MORE than two dozen postal workers were attacked in the Romsey area last year, figures show.

National statistics show that the overall number of incidents in the UK has reduced by eight per cent, but the 27 attacks in the SO postcode area is a jump of 17 per cent on the previous year.

The Royal Mail says that attacks on postmen and women increase during summer holidays, when children and parents are at home and dogs are more likely to be outside.

Today it is launching a Dog Awareness Week and is calling on owners to ensure they understand the impact that aggressive animals can have.

Dave Joyce, national health and safety officer at Communication Workers Union, said: “The failure of some dog owners to control their animals remains a major concern for postal workers and the public.

“The number of attacks, with yearly hospital admissions for dog bites, increased by 76 per cent between 2006 and 2016.

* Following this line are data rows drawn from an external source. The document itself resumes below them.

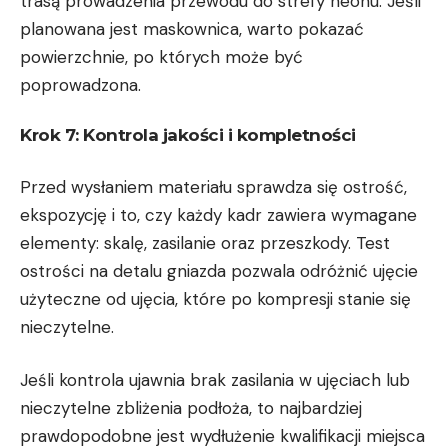
trasą prowadzenia przewodu do strefy neonu. Jeśli
planowana jest maskownica, warto pokazać
powierzchnie, po których może być
poprowadzona.
Krok 7: Kontrola jakości i kompletności
Przed wysłaniem materiału sprawdza się ostrość,
ekspozycję i to, czy każdy kadr zawiera wymagane
elementy: skalę, zasilanie oraz przeszkody. Test
ostrości na detalu gniazda pozwala odróżnić ujęcie
użyteczne od ujęcia, które po kompresji stanie się
nieczytelne.
Jeśli kontrola ujawnia brak zasilania w ujęciach lub
nieczytelne zbliżenia podłoża, to najbardziej
prawdopodobne jest wydłużenie kwalifikacji miejsca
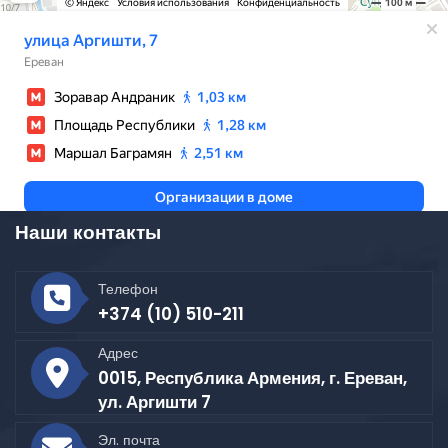
Наши контакты
Телефон
+374 (10) 510-211
Адрес
0015, Республика Армения, г. Ереван,
ул. Аргишти 7
Эл. почта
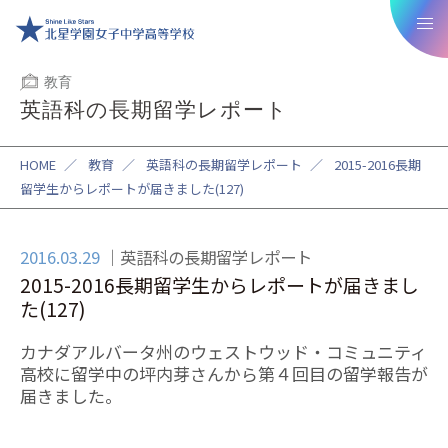
教育
英語科の長期留学レポート
HOME
／
教育
／
英語科の長期留学レポート
／
2015-2016長期
留学生からレポートが届きました(127)
2016.03.29
英語科の長期留学レポート
2015-2016長期留学生からレポートが届きまし
た(127)
カナダアルバータ州のウェストウッド・コミュニティ
高校に留学中の坪内芽さんから第４回目の留学報告が
届きました。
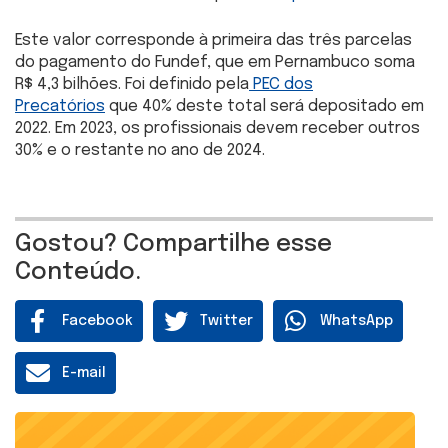
Este valor corresponde à primeira das três parcelas
do pagamento do Fundef, que em Pernambuco soma
R$ 4,3 bilhões. Foi definido pela
PEC dos
Precatórios
que 40% deste total será depositado em
2022. Em 2023, os profissionais devem receber outros
30% e o restante no ano de 2024.
Gostou? Compartilhe esse
Conteúdo.
Facebook
Twitter
WhatsApp
E-mail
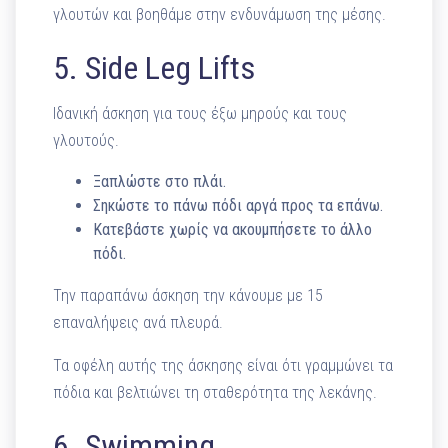
γλουτών και βοηθάμε στην ενδυνάμωση της μέσης.
5. Side Leg Lifts
Ιδανική άσκηση για τους έξω μηρούς και τους
γλουτούς.
Ξαπλώστε στο πλάι.
Σηκώστε το πάνω πόδι αργά προς τα επάνω.
Κατεβάστε χωρίς να ακουμπήσετε το άλλο
πόδι.
Την παραπάνω άσκηση την κάνουμε με 15
επαναλήψεις ανά πλευρά.
Τα οφέλη αυτής της άσκησης είναι ότι γραμμώνει τα
πόδια και βελτιώνει τη σταθερότητα της λεκάνης.
6. Swimming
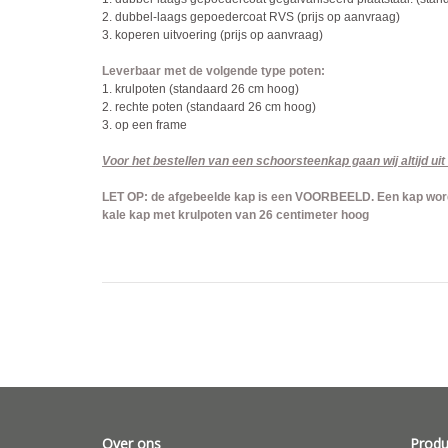
2. dubbel-laags gepoedercoat RVS (prijs op aanvraag)
3. koperen uitvoering (prijs op aanvraag)
Leverbaar met de volgende type poten:
1. krulpoten (standaard 26 cm hoog)
2. rechte poten (standaard 26 cm hoog)
3. op een frame
Voor het bestellen van een schoorsteenkap gaan wij altijd u
LET OP: de afgebeelde kap is een VOORBEELD. Een kap word
kale kap met krulpoten van 26 centimeter hoog
Over ons
Produ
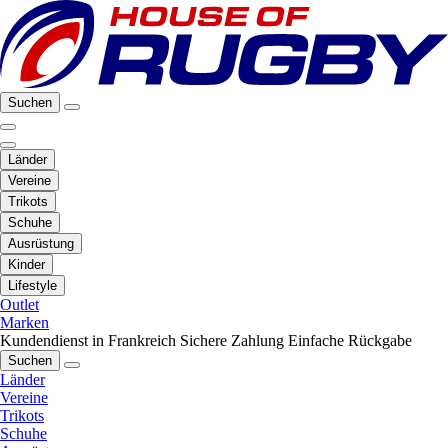
Suchen
Länder
Vereine
Trikots
Schuhe
Ausrüstung
Kinder
Lifestyle
Outlet
Marken
Kundendienst in Frankreich
Sichere Zahlung
Einfache Rückgabe
Suchen
Länder
Vereine
Trikots
Schuhe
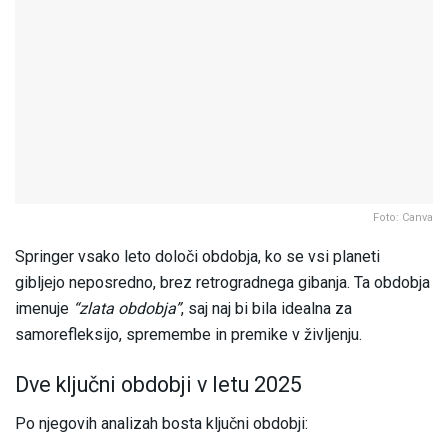
Foto: Canva
Springer vsako leto določi obdobja, ko se vsi planeti
gibljejo neposredno, brez retrogradnega gibanja. Ta obdobja
imenuje
“zlata obdobja”
, saj naj bi bila idealna za
samorefleksijo, spremembe in premike v življenju.
Dve ključni obdobji v letu 2025
Po njegovih analizah bosta ključni obdobji:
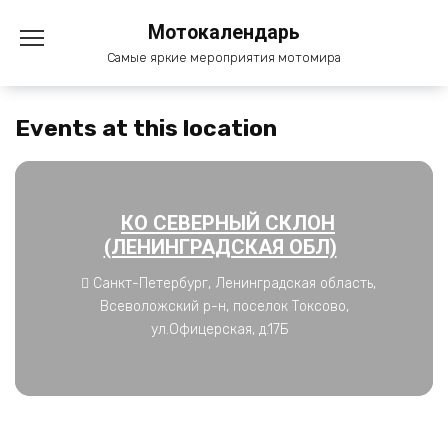
Перейти
Мотокалендарь
к
содержанию
Самые яркие мероприятия мотомира
Events at this location
КО СЕВЕРНЫЙ СКЛОН
(ЛЕНИНГРАДСКАЯ ОБЛ)
Санкт-Петербург, Ленинградская область,
Всеволожский р-н, поселок Токсово,
ул.Офицерская, д.17Б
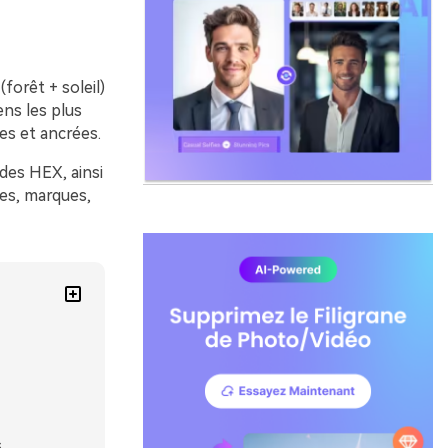
(forêt + soleil)
ns les plus
es et ancrées.
odes HEX, ainsi
hes, marques,
s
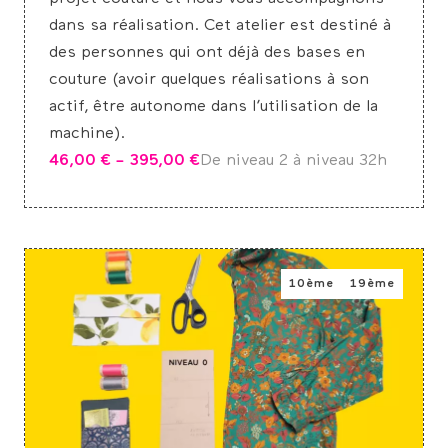
dans sa réalisation. Cet atelier est destiné à
des personnes qui ont déjà des bases en
couture (avoir quelques réalisations à son
actif, être autonome dans l’utilisation de la
machine).
46,00
€
–
395,00
€
De niveau 2 à niveau 3
2h
10ème
19ème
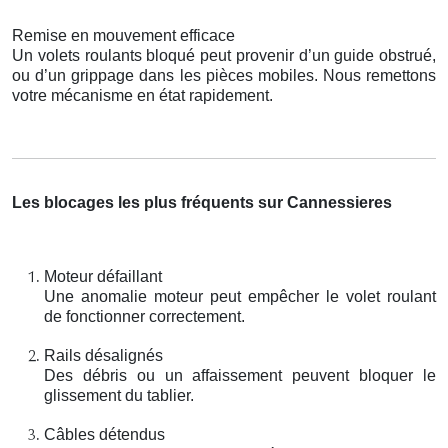
Remise en mouvement efficace
Un volets roulants bloqué peut provenir d’un guide obstrué,
ou d’un grippage dans les pièces mobiles. Nous remettons
votre mécanisme en état rapidement.
Les blocages les plus fréquents sur Cannessieres
Moteur défaillant
Une anomalie moteur peut empêcher le volet roulant
de fonctionner correctement.
Rails désalignés
Des débris ou un affaissement peuvent bloquer le
glissement du tablier.
Câbles détendus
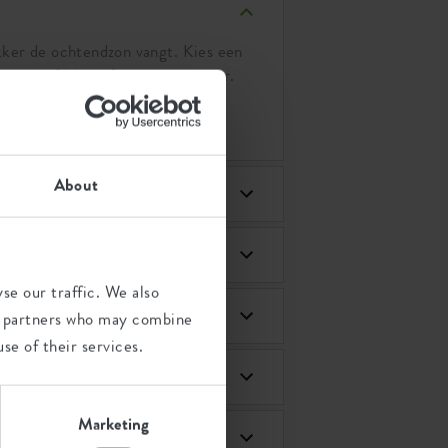
ekker de ochtendzon vangt. Kies een
der een afdakje of tegen een muur.
r ze zich helemaal op hun gemak
About
 plaatsen?
se our traffic. We also
?
ics partners who may combine
se of their services.
Marketing
angen?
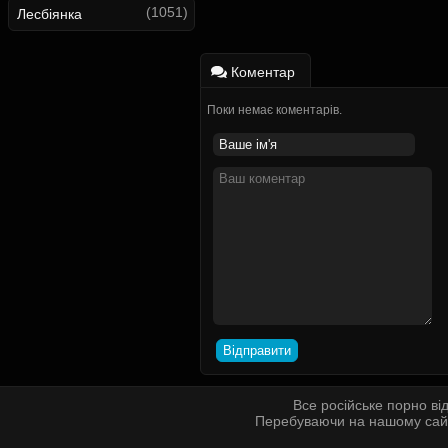
(1051)
Лесбіянка
Коментар
Поки немає коментарів.
Все російське порно ві
Перебуваючи на нашому сайті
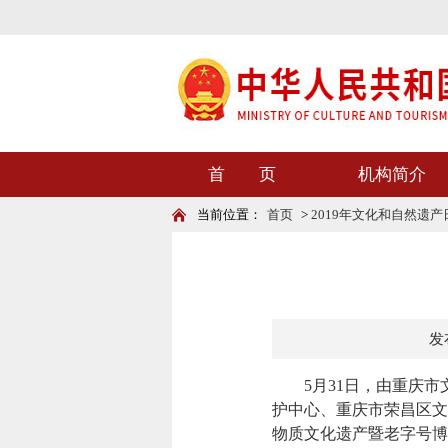
首 页
机构简介
当前位置：
首页
>
2019年文化和自然遗产
发布
5月31日，由重庆市
护中心、重庆市荣昌区文
物质文化遗产暨老字号博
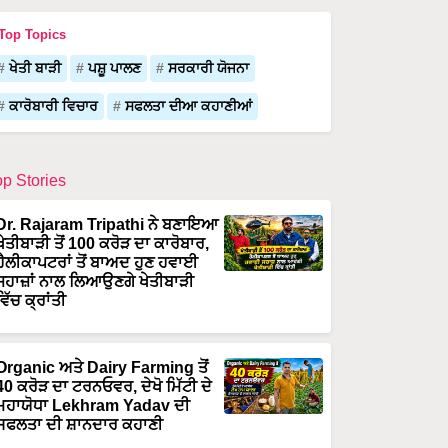
Top Topics
ਖੇਤੀ ਬਾੜੀ
ਪਸ਼ੂ ਪਾਲਣ
ਸਰਕਾਰੀ ਯੋਜਨਾ
ਕਾਰੋਬਾਰੀ ਵਿਚਾਰ
ਸਫਲਤਾ ਦੀਆ ਕਹਾਣੀਆਂ
op Stories
Dr. Rajaram Tripathi ਨੇ ਬਣਾਇਆ
ਖੇਤੀਬਾੜੀ ਤੋਂ 100 ਕਰੋੜ ਦਾ ਕਾਰੋਬਾਰ,
ਹੈਲੀਕਾਪਟਰਾਂ ਤੋਂ ਬਾਅਦ ਹੁਣ ਹਵਾਈ
ਜਹਾਜ਼ਾਂ ਨਾਲ ਲਿਆਉਣਗੇ ਖੇਤੀਬਾੜੀ
ਵਿੱਚ ਕ੍ਰਾਂਤੀ
Organic ਅਤੇ Dairy Farming ਤੋਂ
40 ਕਰੋੜ ਦਾ ਟਰਨਓਵਰ, ਦੇਖੋ ਮਿੱਟੀ ਦੇ
ਮਹਾਯੋਧਾ Lekhram Yadav ਦੀ
ਸਫਲਤਾ ਦੀ ਸ਼ਾਨਦਾਰ ਕਹਾਣੀ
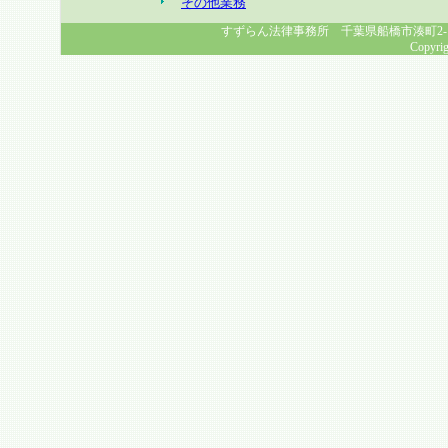
その他業務
すずらん法律事務所 千葉県船橋市湊町2-1-8 幸福
Copyrig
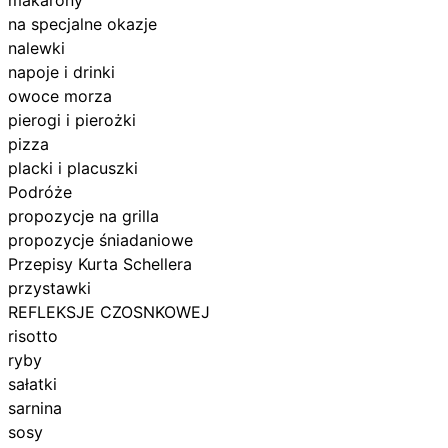
na specjalne okazje
nalewki
napoje i drinki
owoce morza
pierogi i pierożki
pizza
placki i placuszki
Podróże
propozycje na grilla
propozycje śniadaniowe
Przepisy Kurta Schellera
przystawki
REFLEKSJE CZOSNKOWEJ
risotto
ryby
sałatki
sarnina
sosy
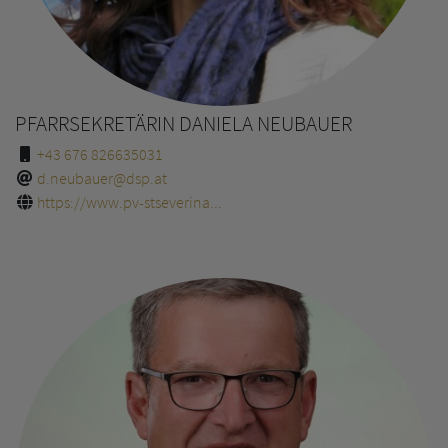
PFARRSEKRETÄRIN DANIELA NEUBAUER
+43 676 826635031
d.neubauer@dsp.at
https://www.pv-stseverina...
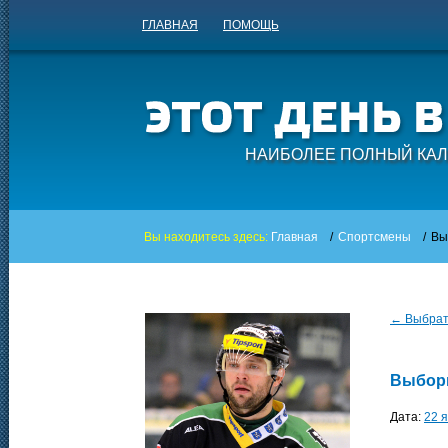
ГЛАВНАЯ
ПОМОЩЬ
НАИБОЛЕЕ ПОЛНЫЙ КАЛ
Вы находитесь здесь:
Главная
/
Спортсмены
/
Вы
← Выбрать
Выбор
Дата:
22 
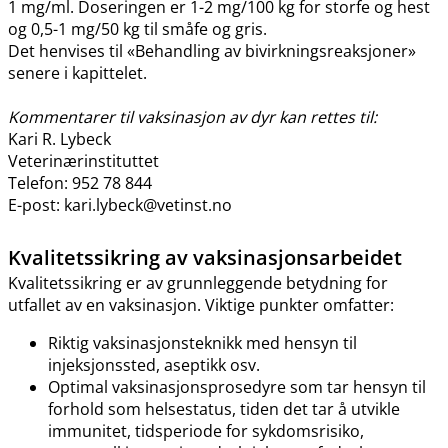
1 mg​/​ml. Doseringen er 1-2 mg/100 kg for storfe og hest
og 0,5-1 mg/50 kg til småfe og gris.
Det henvises til «Behandling av bivirkningsreaksjoner»
senere i kapittelet.
Kommentarer til vaksinasjon av dyr kan rettes til:
Kari R. Lybeck
Veterinærinstituttet
Telefon: 952 78 844
E-post: kari.lybeck@vetinst.no
Kvalitetssikring av vaksinasjonsarbeidet
Kvalitetssikring er av grunnleggende betydning for
utfallet av en vaksinasjon. Viktige punkter omfatter:
Riktig vaksinasjonsteknikk med hensyn til
injeksjonssted, aseptikk osv.
Optimal vaksinasjonsprosedyre som tar hensyn til
forhold som helsestatus, tiden det tar å utvikle
immunitet, tidsperiode for sykdomsrisiko,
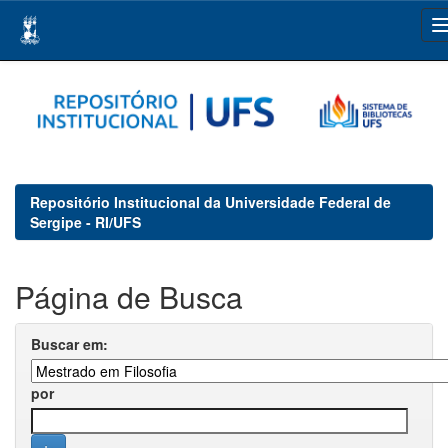
Skip
navigation
Repositório Institucional da Universidade Federal de
Sergipe - RI/UFS
Página de Busca
Buscar em:
por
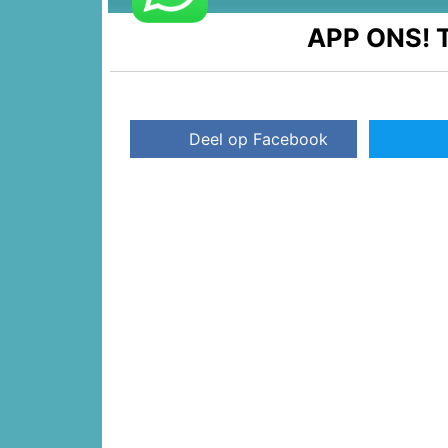
APP ONS!
T
Deel op Facebook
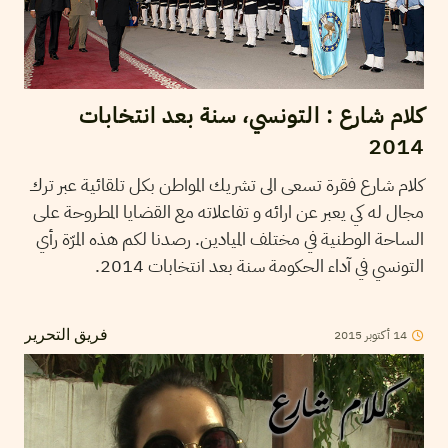
كلام شارع : التونسي، سنة بعد انتخابات
2014
كلام شارع فقرة تسعى الى تشريك المواطن بكل تلقائية عبر ترك
مجال له كي يعبر عن ارائه و تفاعلاته مع القضايا المطروحة على
الساحة الوطنية في مختلف الميادين. رصدنا لكم هذه المرّة رأي
التونسي في آداء الحكومة سنة بعد انتخابات 2014.
14
أكتوبر
2015
فريق التحرير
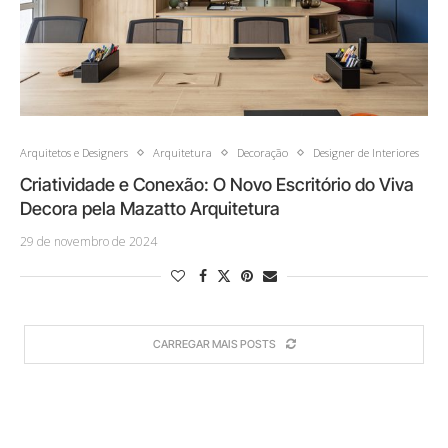
Arquitetos e Designers
Arquitetura
Decoração
Designer de Interiores
Criatividade e Conexão: O Novo Escritório do Viva
Decora pela Mazatto Arquitetura
29 de novembro de 2024
CARREGAR MAIS POSTS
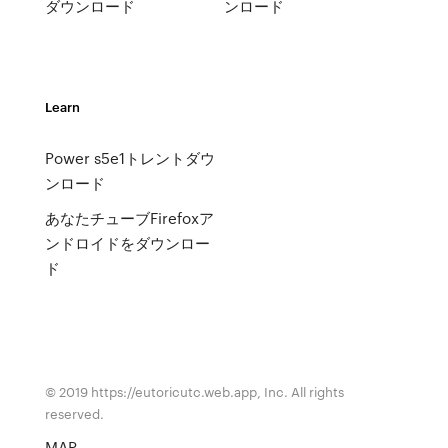
ダウンロード
ンロード
Learn
Power s5e1トレントダウ
ンロード
あなたチューブFirefoxア
ンドロイドをダウンロー
ド
© 2019 https://eutoricutc.web.app, Inc. All rights
reserved.
MAP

“Seven postal workers are attacked by dogs every working day of the year which is unacceptable.  The whole idea of Dog Awareness Week is to highlight the problem and the repercussions for dog owners and the victims, many of whom are seriously injured.

“More and more dog attacks happen on postal workers at the front door or in the front garden and that number is increasing as we deliver more online purchased parcels.”

Between April 2017 and April 2018, 82 per cent of dog attacks on postal workers happened at the front door or in the garden, where pets are more likely to be unsupervised.

Residents are being asked to keep dogs away from their letterbox, not open their door while their dogs are not under close control, and not allow dogs to roam in their gardens.

Sue Bell, president of the National Dog Warden Association, said: “Royal Mail staff have the right to carry out their daily duties in safety, they should not be at risk of being attacked by uncontrolled dogs when delivering the post.

“Dog attacks on Royal Mail staff can be reduced by the keepers of dogs simply acting responsibly.”